Highest Energy Physics with the Auger Observatory

Project: Research project

Project Details


High-energy cosmic rays are important cosmic messengers that are producing new insights about extreme processes in the universe. The Pierre Auger Cosmic Ray Observatory has measured millions of cosmic rays. Some of the most interesting are protons or atomic nuclei, whose arrival directions are correlated with the large-scale distribution of matter within 250 million light years of the Earth and thereby reveal which astrophysical objects are capable of producing these extremely high energy particles. A primary advantage of the Auger Observatory in studying cosmic rays is its complementary ground detector array, which detects the cascade of particles produced in the atmosphere by the parent cosmic ray, and ultraviolet telescopes, which image the pattern of nitrogen fluorescence generated by the passage of the particle cascade through the atmosphere. Combining these two techniques provides the best possible measurements of these rarest of particles.

The Auger group at Pennsylvania State University has been involved with the Auger project since 1992. With this award they will continue their work to resolve the issues involved in utilizing the two detection techniques and exploit the Auger measurements to deduce properties of particle interactions at energies far beyond the reach of laboratory studies on Earth.

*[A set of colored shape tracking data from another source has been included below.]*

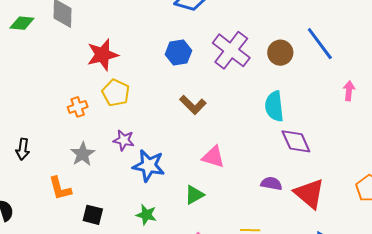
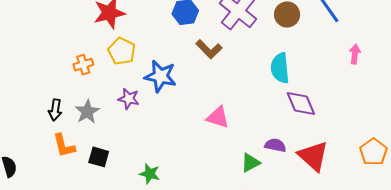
brown L-shape: (193, 105) -> (209, 49), moved
black arrow: (23, 149) -> (55, 110), moved
blue star: (149, 166) -> (160, 76), moved
green triangle: (194, 195) -> (250, 163), moved
black square: (93, 215) -> (99, 157), moved

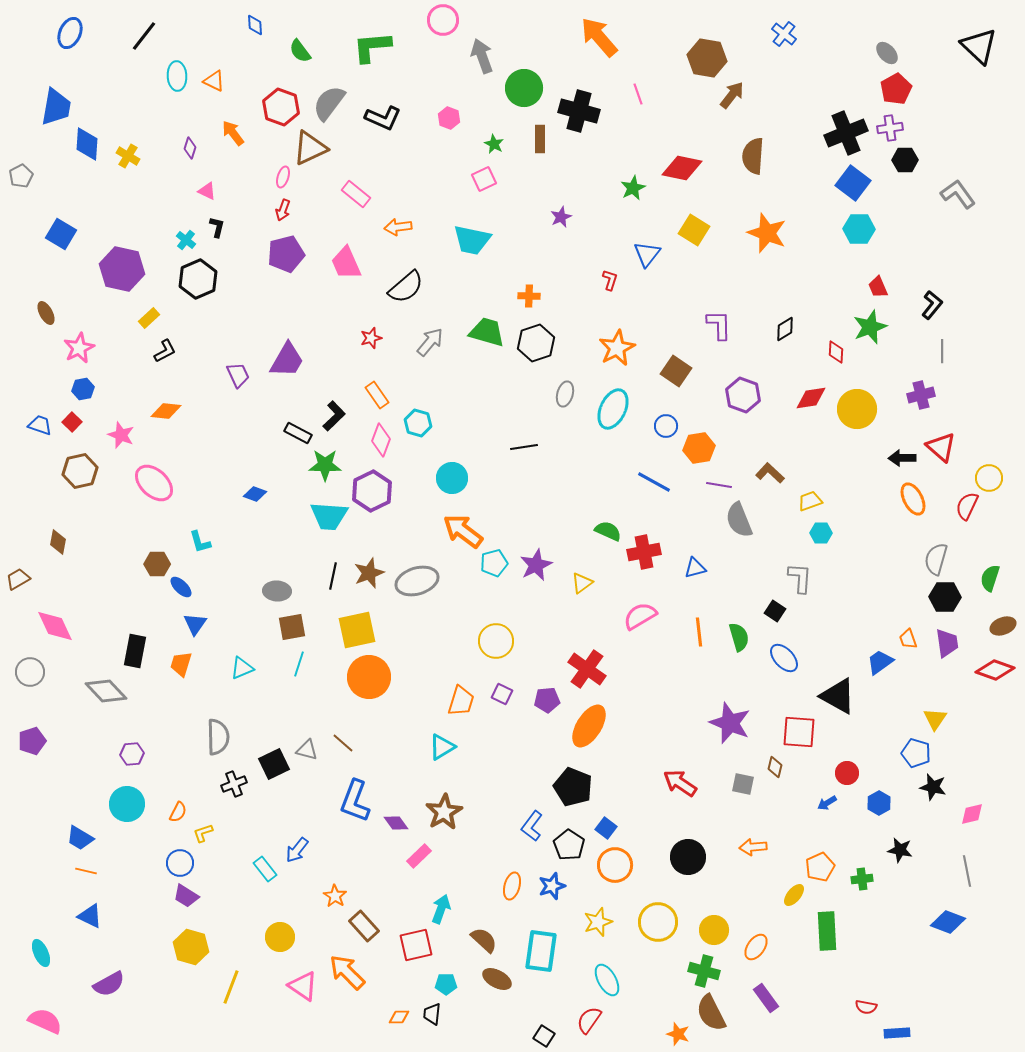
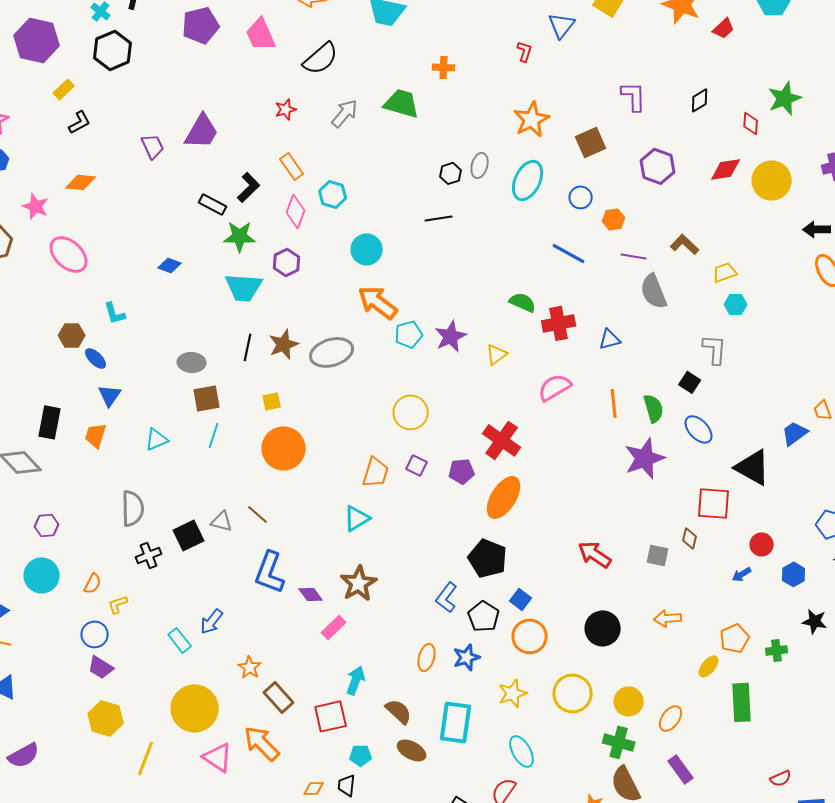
red trapezoid: (878, 287) -> (724, 28), moved, turned -110
black hexagon: (536, 343) -> (451, 173), moved, size x0.6
brown square: (676, 371) -> (591, 142), turned 32
orange hexagon: (699, 448) -> (614, 219), size x0.7
purple hexagon: (372, 491) -> (287, 262), size x0.7
yellow square: (357, 630) -> (272, 401), size x0.5
purple star: (730, 723) -> (645, 458), moved, turned 30
yellow circle: (280, 937) -> (195, 708), size x1.6
red semicircle: (866, 1007) -> (781, 778), turned -35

The Pennsylvania State University group will continue their established series of popular week-long summer workshops for high school teachers that are based around new results in cosmology and high-energy astrophysics. The concepts of basic college physics are interwoven into the curriculum, so that teachers strengthen their working knowledge of their core curriculum while getting an inside look at what is happening at the forefront of astrophysics research. The teachers are provided with knowledge and tools to use in their classrooms, to inspire and engage their students, and to enrich their understanding of the scientific method.